Figure 1 shows the screenshots of results of using our AS2TS system for a quick search for the closest PDB homologs that could be used for 3D model building of the capsid protein sequences of bovine enterovirus (BEV)-2 strain PS-87. BEVs are members of the Picornaviridae family, genus Enterovirus. Detailed 3D protein structure models for three BEV strains were created. This modeling effort was performed in two steps: (i) the structure of the closest template (PDB entry: 1 bev) was modified/corrected in several regions, and some missing residues were modeled; and (ii) the modified 1 bev structure was used as a template to build 3D models for capsid proteins of the three BEV strains of interest.
We have created complete 3D models of the capsids (Figure 2, right) for three BEV strains and for some related PDB templates. Calculated structures will be used for detailed analysis of the ‘canyon regions’ and for identifying structural differences and similarities among various animal picornaviruses. Modeling of the BEV-2 capsid structure supports the generally accepted idea that the region of the VP-1 protein that connects the eight β-strands making up the wedge-shaped region of each capsid protein is part of the variable region specifying the antigenically variable sites.

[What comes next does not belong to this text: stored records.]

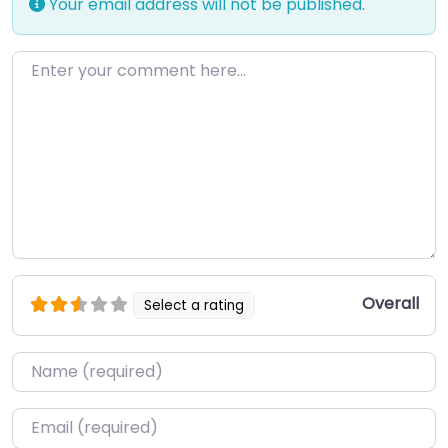
Your email address will not be published.
Enter your comment here…
Overall
Select a rating
Name
*
Email
*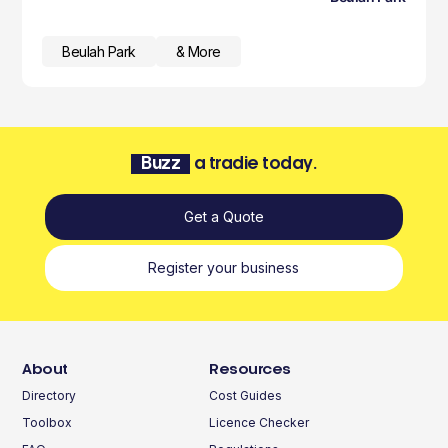
Beulah Park
& More
Buzz
a tradie today.
Get a Quote
Register your business
About
Resources
Directory
Cost Guides
Toolbox
Licence Checker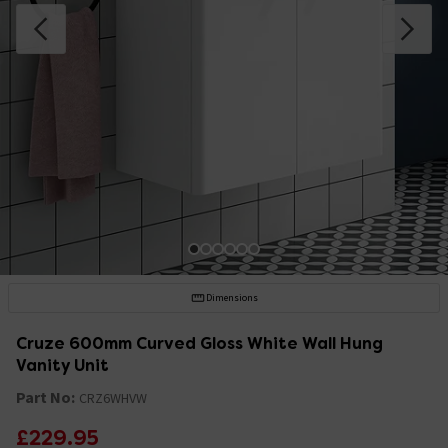
Dimensions
Cruze 600mm Curved Gloss White Wall Hung
Vanity Unit
Part No:
CRZ6WHVW
£229.95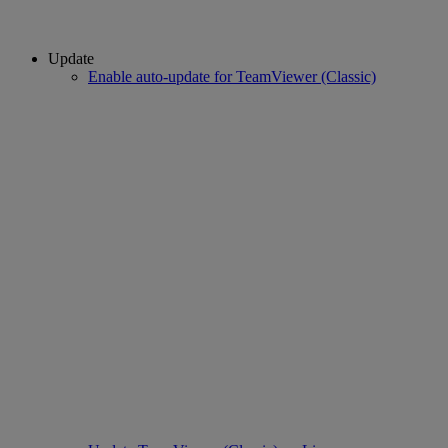
Update
Enable auto-update for TeamViewer (Classic)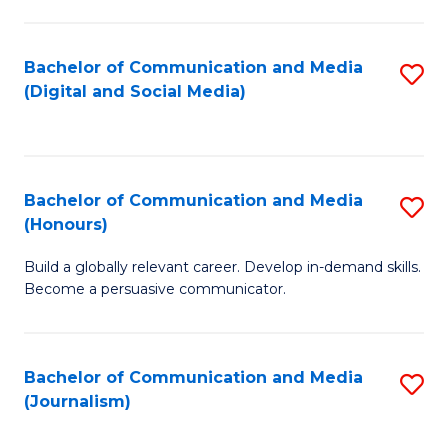
C
of
a
In
Bachelor of Communication and Media
S
M
S
(Digital and Social Media)
to
-
to
C
B
C
Fa
of
Fa
Bachelor of Communication and Media
S
L
(Honours)
B
to
Build a globally relevant career. Develop in-demand skills.
of
C
Become a persuasive communicator.
C
Fa
a
Bachelor of Communication and Media
S
M
(Journalism)
to
(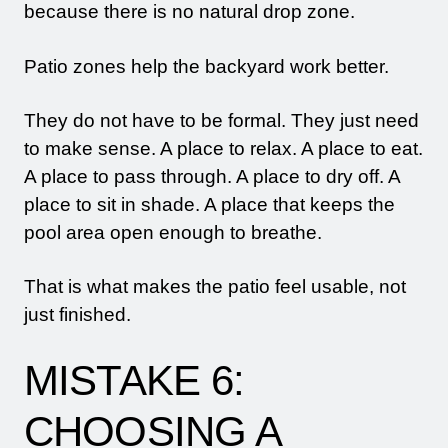
because there is no natural drop zone.
Patio zones help the backyard work better.
They do not have to be formal. They just need
to make sense. A place to relax. A place to eat.
A place to pass through. A place to dry off. A
place to sit in shade. A place that keeps the
pool area open enough to breathe.
That is what makes the patio feel usable, not
just finished.
MISTAKE 6:
CHOOSING A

The details of this work were published previously (9).
The AS2TS system has been used to facilitate the molecular replacement (MR) phasing technique in experimental X-ray crystallographic determination of the protein structure of Mycobacterium tuberculosis (MTB) RmlC epimerase (Rv3465) from the strain H37rv. The MTB RmlC protein was crystallized by the Biosciences crystallography group at Lawrence Livermore National Laboratory, and native X-ray data (without phases) were collected at the Advanced Light Source at Lawrence Berkeley Laboratory. Although structurally related homologs were tried for MR, the technique failed because the sequences were too dissimilar. Using our AS2TS system, we built two homology models of this protein that were then successfully employed as MR targets (10).
Evaluation of the generated MTB RmlC models was performed using LGA. Detailed structural comparison analysis of 14 homologs revealed two proteins, dTDP-4-dehydrorhamnose epimerase (PDB entry: 1ep0) and RmlC from Salmonella typhimurium (PDB entry: 1dzr), which were selected as primary templates.

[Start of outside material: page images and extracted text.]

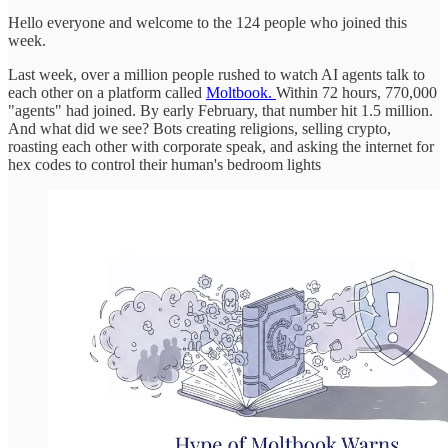
Hello everyone and welcome to the 124 people who joined this
week.
Last week, over a million people rushed to watch AI agents talk to
each other on a platform called
Moltbook.
Within 72 hours, 770,000
"agents" had joined. By early February, that number hit 1.5 million.
And what did we see? Bots creating religions, selling crypto,
roasting each other with corporate speak, and asking the internet for
hex codes to control their human's bedroom lights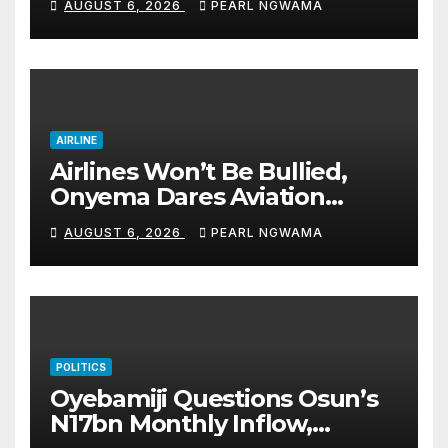
AUGUST 6, 2026
PEARL NGWAMA
good health, greater
accomplishments
AIRLINE
Airlines Won’t Be Bullied,
Onyema Dares Aviation
Unions Over Picketing Threat
AUGUST 6, 2026
PEARL NGWAMA
POLITICS
Oyebamiji Questions Osun’s
N17bn Monthly Inflow,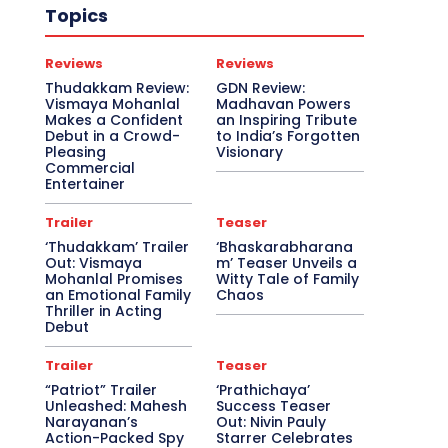
Topics
Reviews
Reviews
Thudakkam Review:
GDN Review:
Vismaya Mohanlal
Madhavan Powers
Makes a Confident
an Inspiring Tribute
Debut in a Crowd-
to India’s Forgotten
Pleasing
Visionary
Commercial
Entertainer
Trailer
Teaser
‘Thudakkam’ Trailer
‘Bhaskarabharana
Out: Vismaya
m’ Teaser Unveils a
Mohanlal Promises
Witty Tale of Family
an Emotional Family
Chaos
Thriller in Acting
Debut
Trailer
Teaser
“Patriot” Trailer
‘Prathichaya’
Unleashed: Mahesh
Success Teaser
Narayanan’s
Out: Nivin Pauly
Action-Packed Spy
Starrer Celebrates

Figure 3 illustrates the results from LGA analysis when 14 proteins of known structure were compared with the selected target protein. This LGA capability allowed us to localize the regions that were structurally similar among all analyzed proteins, select one or more structures as a template(s) for homology modeling, and use this information to create a consensus model. The process of structural determination for the MTB RmlC protein (PDB entry: 1upi) was described by Kanterdjieff et al. (10).

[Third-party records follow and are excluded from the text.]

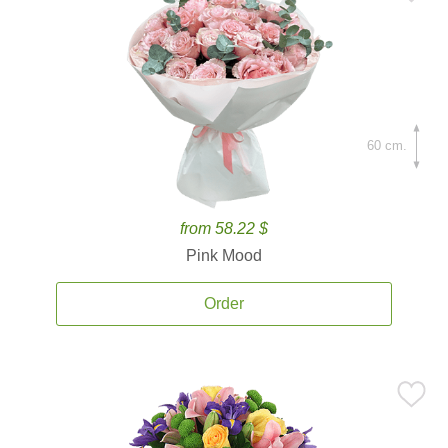
60 cm.
from 58.22 $
Pink Mood
Order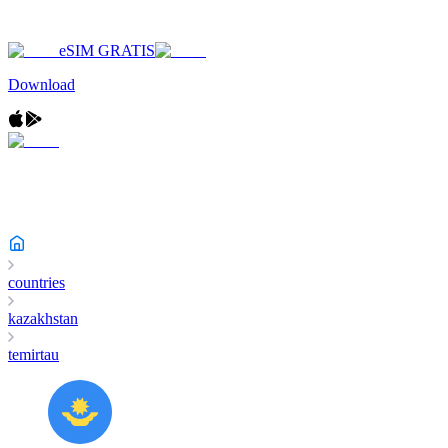
eSIM GRATIS
Download
countries
kazakhstan
temirtau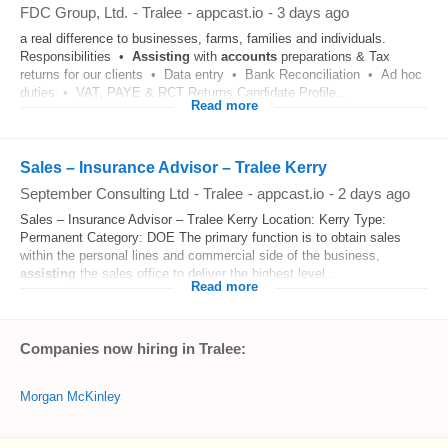
FDC Group, Ltd.
-
Tralee
-
appcast.io
-
3 days ago
a real difference to businesses, farms, families and individuals.
Responsibilities •
Assisting
with
accounts
preparations & Tax
returns for our clients • Data entry • Bank Reconciliation • Ad hoc
duties • VAT, PAYE & RCT Returns Candidate Profile...
Read more
Sales – Insurance Advisor – Tralee Kerry
September Consulting Ltd
-
Tralee
-
appcast.io
-
2 days ago
Sales – Insurance Advisor – Tralee Kerry Location: Kerry Type:
Permanent Category: DOE The primary function is to obtain sales
within the personal lines and commercial side of the business,
assisting
the sales office to deliver the highest level...
Read more
Companies now hiring in Tralee:
Morgan McKinley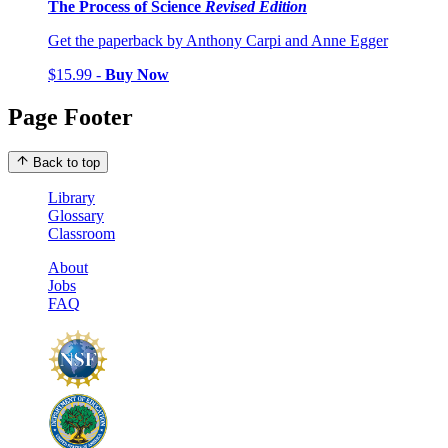
The Process of Science
Revised Edition
Get the paperback by Anthony Carpi and Anne Egger
$15.99 -
Buy Now
Page Footer
Back to top
Library
Glossary
Classroom
About
Jobs
FAQ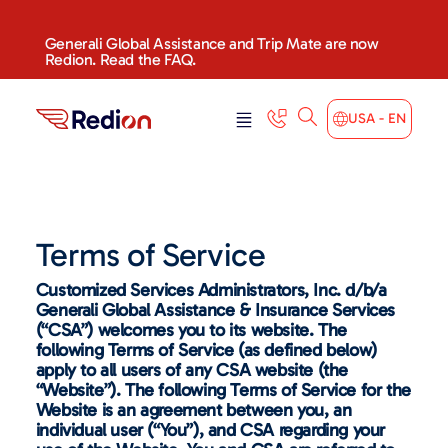
Generali Global Assistance and Trip Mate are now
Redion. Read the FAQ.
USA - EN
Terms of Service
Customized Services Administrators, Inc. d/b/a
Generali Global Assistance & Insurance Services
(“CSA”) welcomes you to its website. The
following Terms of Service (as defined below)
apply to all users of any CSA website (the
“Website”). The following Terms of Service for the
Website is an agreement between you, an
individual user (“You”), and CSA regarding your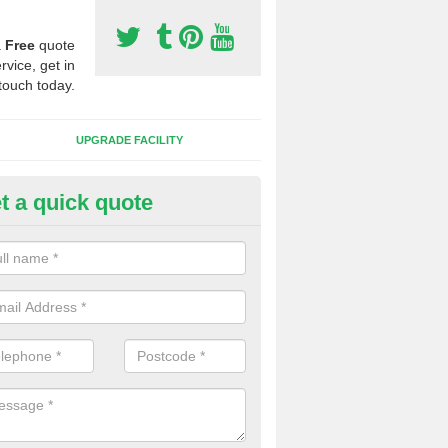
a
Free
quote
rvice, get in
touch today.
UPGRADE FACILITY
t a quick quote
lift of Sport Surfaces in Childs
 people need to have their synthetic surface uplifted because specia
not solve their issue, for example a large drainage problem . When we 
ll check for any problems and fix them before a new surface is isntal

This work was performed under the auspices of the US Department of Energy by the University of California, Lawrence Livermore National Laboratory under Contract No. W-7405-Eng-48. The design and development of described systems was supported by LLNL LDRD grants 02-LW-003 and 04-ERD-068 to A.Z. Funding to pay the Open Access publication charges for this article was provided by US Department of Energy.
Conflict of interest statement. None declared.